TASK GOAL » Beginning with the line containing "Find out more", transcribe every line exactly down to the last one in the records below, and drop the pictures.

MATERIAL FOR THIS EXERCISE »
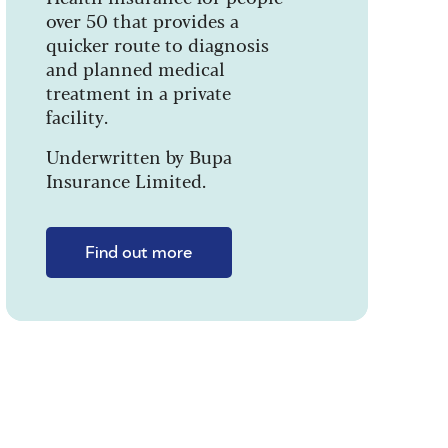
over 50 that provides a
quicker route to diagnosis
and planned medical
treatment in a private
facility.
Underwritten by Bupa
Insurance Limited.
Find out more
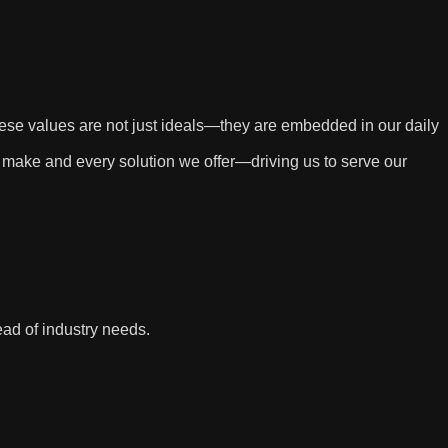
These values are not just ideals—they are embedded in our daily
 make and every solution we offer—driving us to serve our
ad of industry needs.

ANSWER BOX »
Find out more
These values are not just ideals—they are embedded in our daily
 make and every solution we offer—driving us to serve our
ad of industry needs.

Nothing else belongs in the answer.